Ini merupakan salah satu isu klasik di setiap debat calon ketua PPI ON. Masalah jarak antara Osaka dan Nara serta acara PPI yang lebih sering diadakan di Osaka membuat beberapa pihak merasa kurang adil. Khususnya tahun ini, dengan adanya wacana bergabungnya Wakayama dengan ON, masalah jarak akan semakin terasa berat. Mengenai isu ini, Yuyus mengatakan bahwa pembagian event besar, misalnya Hanami di Osaka dan BBQ di Nara, yang dijalankan pengurus tahun ini, sudah sangat bagus untuk merangkul seluruh warga. Jerry pun mengutarakan pendapat yang serupa.
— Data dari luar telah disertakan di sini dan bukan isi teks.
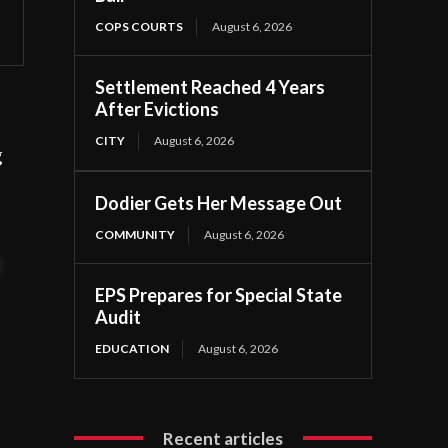
COPS COURTS
August 6, 2026
Settlement Reached 4 Years
After Evictions
CITY
August 6, 2026
g
Dodier Gets Her Message Out
COMMUNITY
August 6, 2026
t
EPS Prepares for Special State
Audit
EDUCATION
August 6, 2026
Recent articles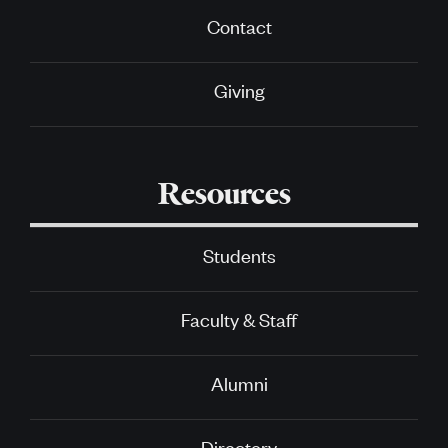
Contact
Giving
Resources
Students
Faculty & Staff
Alumni
Directory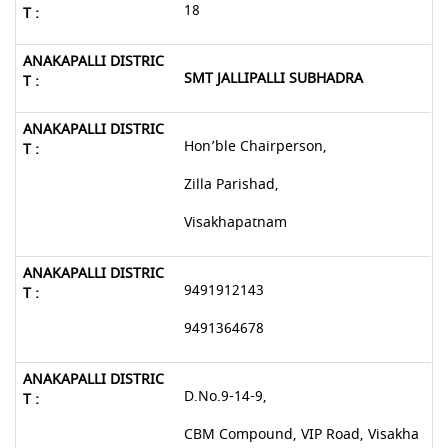
18
SMT JALLIPALLI SUBHADRA
Hon’ble Chairperson,
Zilla Parishad,
Visakhapatnam
9491912143
9491364678
D.No.9-14-9,
CBM Compound, VIP Road, Visakha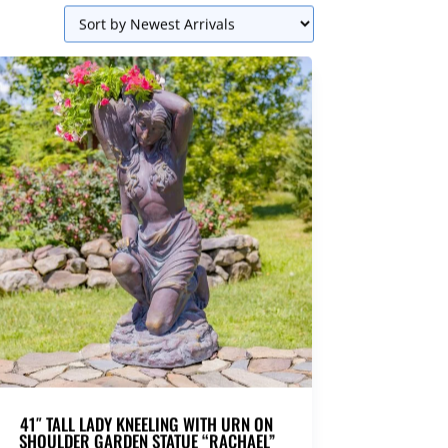
41″ TALL LADY KNEELING WITH URN ON
SHOULDER GARDEN STATUE “RACHAEL”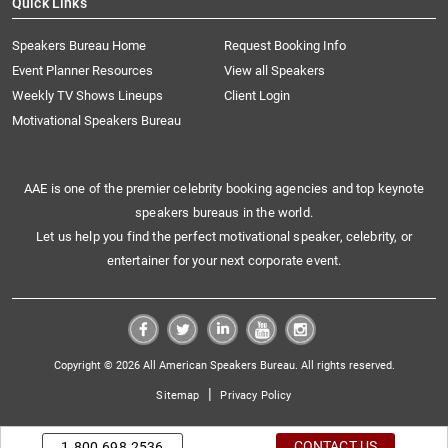
Quick Links
Speakers Bureau Home
Request Booking Info
Event Planner Resources
View all Speakers
Weekly TV Shows Lineups
Client Login
Motivational Speakers Bureau
AAE is one of the premier celebrity booking agencies and top keynote
speakers bureaus in the world.
Let us help you find the perfect motivational speaker, celebrity, or
entertainer for your next corporate event.
Copyright © 2026 All American Speakers Bureau. All rights reserved.
|
Sitemap
Privacy Policy
CONTACT US
1.800.698.2536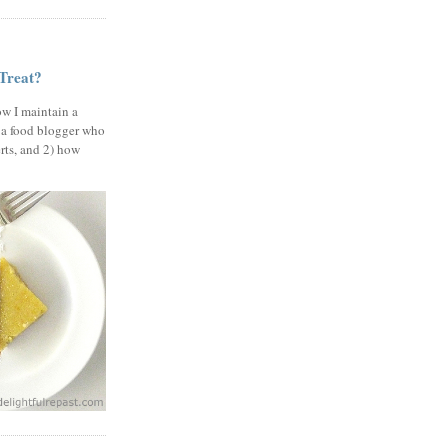
 Treat?
ow I maintain a
 a food blogger who
erts, and 2) how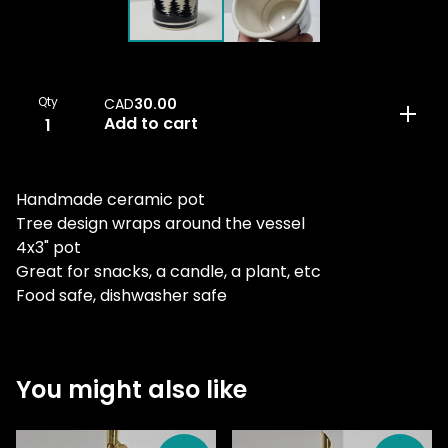
Qty
CAD
30.00
Add to cart
Handmade ceramic pot
Tree design wraps around the vessel
4x3" pot
Great for snacks, a candle, a plant, etc
Food safe, dishwasher safe
You might also like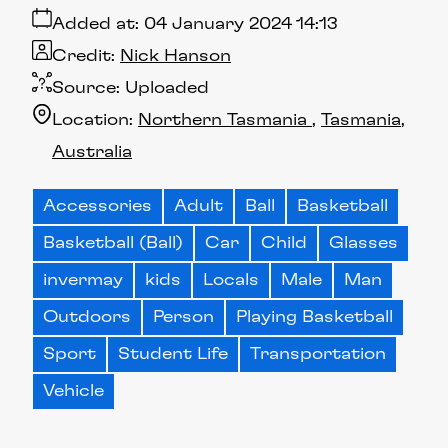
Added at:
04 January 2024 14:13
Credit:
Nick Hanson
Source:
Uploaded
Location:
Northern Tasmania
Tasmania
Australia
Accessories
Adult
Ball
Basketball
Basketball (Ball)
Car
Child
Glasses
invermay
kids
Locals
Male
Man
Outdoors
Person
Playing Basketball
Sport
Student Life
Transportation
Vehicle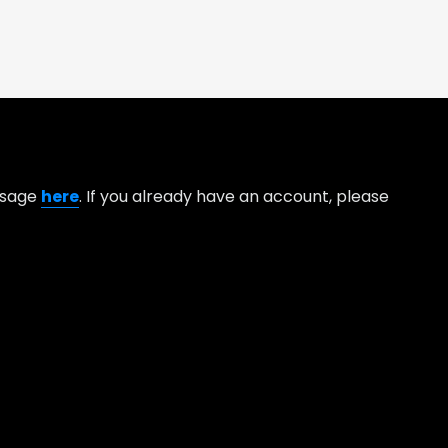
essage
here
. If you already have an account, please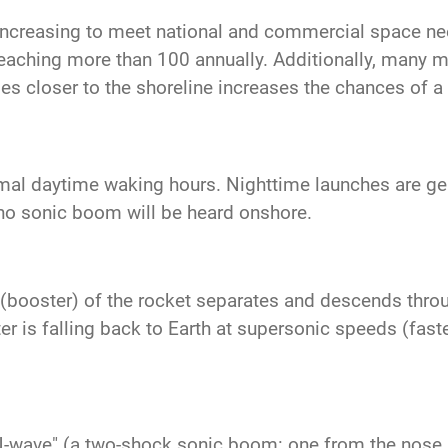
increasing to meet national and commercial space n
reaching more than 100 annually. Additionally, many mo
es closer to the shoreline increases the chances of 
mal daytime waking hours. Nighttime launches are gene
no sonic boom will be heard onshore.
ge (booster) of the rocket separates and descends thro
 is falling back to Earth at supersonic speeds (faste
N-wave" (a two-shock sonic boom: one from the nose a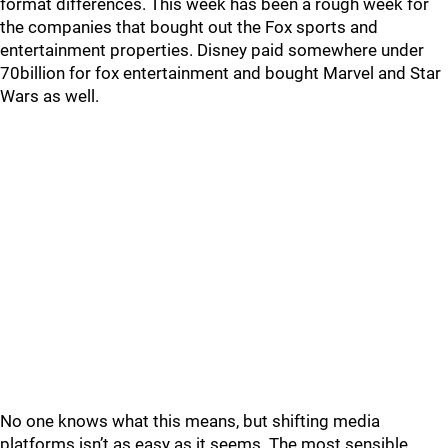
format differences. This week has been a rough week for
the companies that bought out the Fox sports and
entertainment properties. Disney paid somewhere under
70billion for fox entertainment and bought Marvel and Star
Wars as well.
No one knows what this means, but shifting media
platforms isn’t as easy as it seems. The most sensible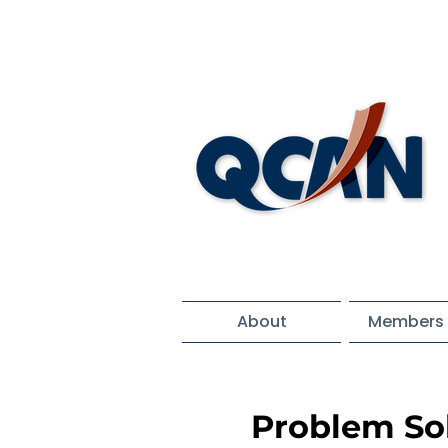
About
Members 
Problem Sol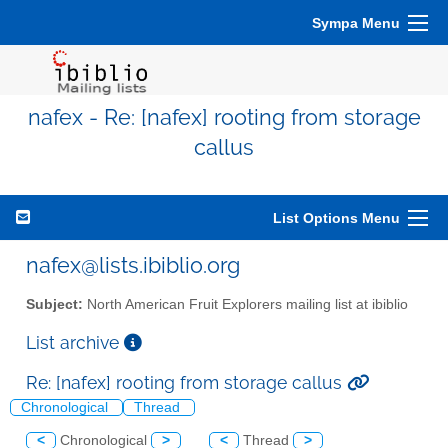
Sympa Menu
nafex - Re: [nafex] rooting from storage
callus
List Options Menu
nafex@lists.ibiblio.org
Subject:
North American Fruit Explorers mailing list at ibiblio
List archive
Re: [nafex] rooting from storage callus
Chronological
Thread
<
Chronological
>
<
Thread
>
Isu lain adalah mengenai terbentuknya kelompok-kelompok kecil yang dinilai sangat solid sendiri, sehingga mulai terasa ada pengotakan di dalam PPI ON sendiri. Mengenai hal ini, Jerry menekankan bahwa tidak ada perpecahan di dalam PPI ON, dibuktikan dengan besarnya antusias warga dari seluruh wilayah di setiap event. Soal kelompok yang lebih akrab dibanding kelompok lainnya, tidak bisa disalahkan karena ada juga faktor kedekatan jarak tempat tinggal, yang penting sebagai PPI ON semuanya bersatu.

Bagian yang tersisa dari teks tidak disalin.